Inge mengungkapkan bahwa data DJP menunjukkan terdapat 14 wajib pajak orang pribadi yang tercatat memiliki lebih dari 50 perusahaan dalam bentuk PT dan CV. Selain itu, ada sekitar 45 wajib pajak orang pribadi yang memiliki antara 26 hingga 50 badan usaha yang juga berbentuk PT dan CV. Sesuai dengan ketentuan perpajakan, wajib pajak orang pribadi pelaku UMKM mendapatkan pembebasan pajak untuk omzet hingga Rp 500 juta per tahun. Sedangkan untuk omzet di atas Rp 500 juta hingga Rp 4,8 miliar dikenakan tarif PPh final sebesar 0,5 persen.
Perubahan Kebijakan Pajak UMKM
Namun, DJP menemukan indikasi bahwa sejumlah pelaku usaha dengan sengaja membentuk entitas baru agar omzet masing-masing perusahaan tetap berada di bawah batas Rp 4,8 miliar. Dengan cara ini, setiap badan usaha dapat terus menikmati tarif pajak UMKM yang lebih rendah. Menurut Inge, pola ini juga terlihat pada badan usaha berbentuk CV, di mana umumnya omzet perusahaan meningkat dari tahun pertama hingga tahun keempat, tetapi mulai menurun di tahun kelima dan kemudian muncul CV baru yang menjalankan aktivitas serupa.

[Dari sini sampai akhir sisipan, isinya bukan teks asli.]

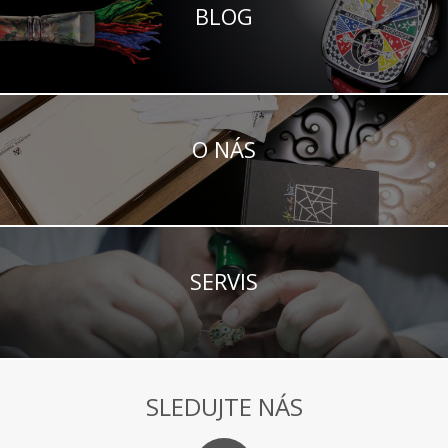
BLOG
O NÁS
SERVIS
SLEDUJTE NÁS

Praktik pemecahan usaha ini menjadi salah satu alasan bagi pemerintah untuk mengubah kebijakan terkait pemberian fasilitas PPh final UMKM. "Nah, inilah yang membuat kami sebetulnya bertanya kenapa mereka tidak bangga naik kelas. Kan harusnya mereka bangga naik kelas. Mungkin nanti bisa naik omzet lebih besar lagi, bukan jadi mikro atau kecil lagi," kata Inge.
Oleh karena itu, pemerintah melalui Peraturan Pemerintah (PP) Nomor 20 Tahun 2026 memutuskan untuk tidak lagi memberikan fasilitas tarif PPh final UMKM kepada badan usaha berbentuk PT maupun CV. Meskipun demikian, insentif tersebut tetap dipertahankan bagi wajib pajak orang pribadi yang memenuhi syarat sesuai ketentuan yang berlaku. Dengan perubahan kebijakan ini, pemerintah berharap fasilitas perpajakan dapat benar-benar dimanfaatkan oleh pelaku UMKM yang berhak, serta mendorong pelaku usaha untuk terus mengembangkan skala bisnis tanpa harus mempertahankan status usaha kecil hanya demi memperoleh tarif pajak yang lebih rendah.